How is Depreciation determined for your Assets?

Depreciation is the decrease in value of an asset over time due to wear and tear, technological advancements, or other factors.

When you own assets like a car, a computer, or a piece of equipment, you know that over time they will start to lose value. This decrease in value is called depreciation, and it can have a big impact on your finances.

❗In many countries, depreciation rates are set by the National regulatory body.

Please consult your accountant for the life of the asset - depreciation rate of different types of assets.

📌 Depreciation happens for a few reasons

  • Simply Wear and Tear: as you use your asset, it will start to show signs of aging, which can make it less valuable.
  • Technological Advancements: as new and better models of your asset are released, older models become less desirable and therefore less valuable.

📢 Example

You buy a car for $20,000. Over the first year, the car might lose 20% of its value due to depreciation. That means the car is now worth $16,000.

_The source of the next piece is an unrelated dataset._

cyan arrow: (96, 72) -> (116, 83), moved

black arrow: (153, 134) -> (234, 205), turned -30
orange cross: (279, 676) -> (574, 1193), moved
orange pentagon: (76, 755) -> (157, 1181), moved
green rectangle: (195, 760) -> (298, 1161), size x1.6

How does it work on Modeliks?

The depreciation of assets is calculated using the straight-line method. You only need to input the asset's original cost and the number of months that it will be used.

✍️  Montly depreciation = Original cost of asset ÷ lifetime value of the asset in months.

30-1

🧠 To calculate the lifetime value of the asset in months, Modeliks multiplies the number of years by 12.

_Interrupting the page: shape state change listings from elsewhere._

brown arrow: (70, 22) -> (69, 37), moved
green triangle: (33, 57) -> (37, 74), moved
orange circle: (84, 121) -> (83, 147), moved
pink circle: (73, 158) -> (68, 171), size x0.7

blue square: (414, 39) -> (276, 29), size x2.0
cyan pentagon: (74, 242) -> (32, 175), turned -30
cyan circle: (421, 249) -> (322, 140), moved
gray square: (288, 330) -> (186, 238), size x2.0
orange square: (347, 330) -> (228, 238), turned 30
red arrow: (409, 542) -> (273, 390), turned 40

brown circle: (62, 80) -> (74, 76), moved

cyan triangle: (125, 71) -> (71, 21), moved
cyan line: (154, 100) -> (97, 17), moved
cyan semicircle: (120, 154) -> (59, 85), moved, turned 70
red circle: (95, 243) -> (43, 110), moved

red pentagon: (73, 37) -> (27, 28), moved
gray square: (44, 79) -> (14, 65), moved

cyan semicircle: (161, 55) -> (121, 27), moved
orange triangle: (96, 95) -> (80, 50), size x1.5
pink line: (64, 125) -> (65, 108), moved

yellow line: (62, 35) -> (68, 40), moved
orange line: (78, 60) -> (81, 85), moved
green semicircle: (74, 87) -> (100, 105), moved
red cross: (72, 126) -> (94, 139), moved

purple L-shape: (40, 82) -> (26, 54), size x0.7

If an asset has a useful life of 5 years, the lifetime value of the asset in months would be 60 (5 years x 12 months) ✔️

Both depreciation and amortization are non-cash expenses, meaning they don't involve actual cash outflows from the company. They are accounting methods used to distribute the cost of assets over their useful lives, providing a more accurate representation of expenses and financial performance over time.